LA RISPOSTA DI GIORGIO GANDOLA, DIRETTORE DE L’ECO DI BERGAMO

È vero, andare all’Atalanta invece che allo stadio potrebbe non avere eguali al mondo. Forse in spirito solo a Bilbao, a Glasgow lato Celtic, a Belgrado sponda Partizan, alla Boca di Buenos Aires. È pure possibile che stiamo mitizzando un mondo che il massimo esperto del globo, Bill Buford, chiamò quello dei «Furiosi della domenica». C’è modo e modo di essere innamorati di una squadra di calcio. Il più strano a mia memoria fu quello raccontatomi da Nick Hornby (l’autore di «Febbre a 90») in un’intervista. Voleva comprare casa e la caratteristica numero uno della sua abitazione doveva essere la vicinanza allo stadio dell’Arsenal. Allora chiese all’agente immobiliare di poter piazzare tre registratori nei tre appartamenti in lizza e scelse quello dal quale si sentiva più nitido il boato a un gol dei gunners. «Così so dal vivo come sta andando anche se sono malato e ho la tv rotta».
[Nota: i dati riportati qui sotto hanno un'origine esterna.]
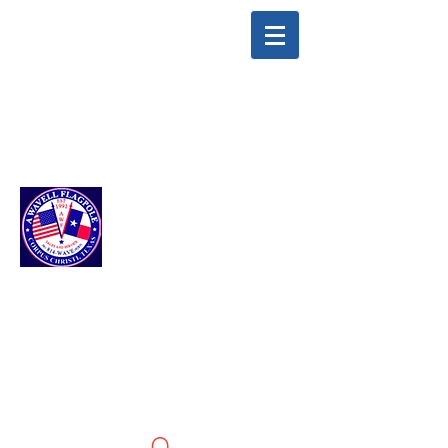
info@awavellflagpole.com
(361) 814-9283
A WAVELL
FLAGPOLE LLC
Flags & Flagpoles ·
Custom Flags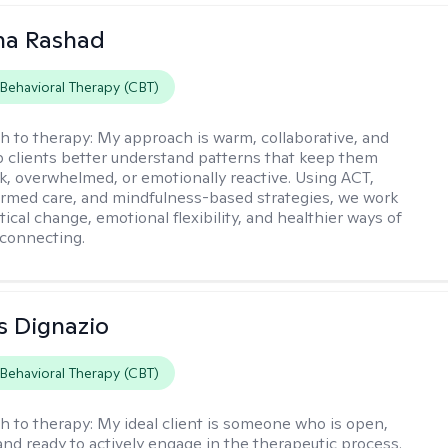
na Rashad
 Behavioral Therapy (CBT)
h to therapy:
My approach is warm, collaborative, and
elp clients better understand patterns that keep them
ck, overwhelmed, or emotionally reactive. Using ACT,
rmed care, and mindfulness-based strategies, we work
ical change, emotional flexibility, and healthier ways of
connecting.
s Dignazio
 Behavioral Therapy (CBT)
h to therapy:
My ideal client is someone who is open,
and ready to actively engage in the therapeutic process.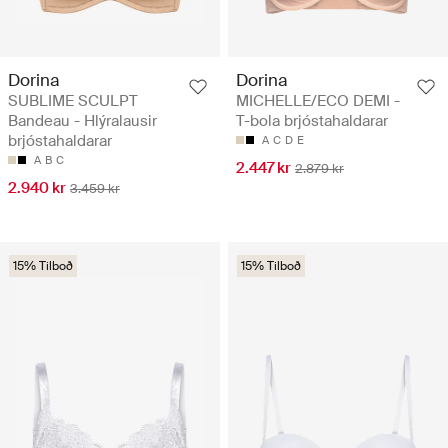
Dorina
Dorina
SUBLIME SCULPT
MICHELLE/ECO DEMI -
Bandeau - Hlýralausir
T-bola brjóstahaldarar
brjóstahaldarar
A
C
D
E
A
B
C
2.447 kr
2.879 kr
2.940 kr
3.459 kr
15% Tilboð
15% Tilboð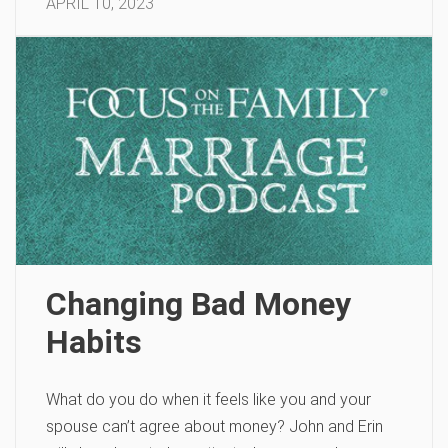
APRIL 10, 2023
Changing Bad Money
Habits
What do you do when it feels like you and your
spouse can’t agree about money? John and Erin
Lei mi chiede una risposta: continui a soffrire, a tifare e a gioire perché non ne potrebbe fare a meno. Dalla tribuna o dalla curva come fanno i sostenitori veri (dieci anni sugli spalti sono persino pochi). Del ricatto dei violenti si stanno occupando le forze dell’ordine e le istituzioni. Un problema cominci a risolverlo quando lo riconosci come tale, e Bergamo lo sta facendo. Anche per i politici è arrivato il momento di distinguere la fede sportiva dalla pelosa miopia nei confronti dell’illegalità. È intollerabile che un quartiere sia messo sotto assedio ogni due settimane, è intollerabile che la città venga violentata nella sua reputazione dalla guerriglia urbana, è intollerabile che uomini e donne delle forze dell’ordine rischino la vita per una bomba carta e che la collettività debba farsi carico della militarizzazione delle strade, degli autobus incendiati, delle auto distrutte e del terrore in libera uscita. Una curva piena fa parte della nostra cultura popolare. Una curva vuota è frustrazione, deprime lo sport e la squadra. Ma non dimentichiamo mai che se la curva è vuota significa che non è stata capace di isolare e neutralizzare i violenti .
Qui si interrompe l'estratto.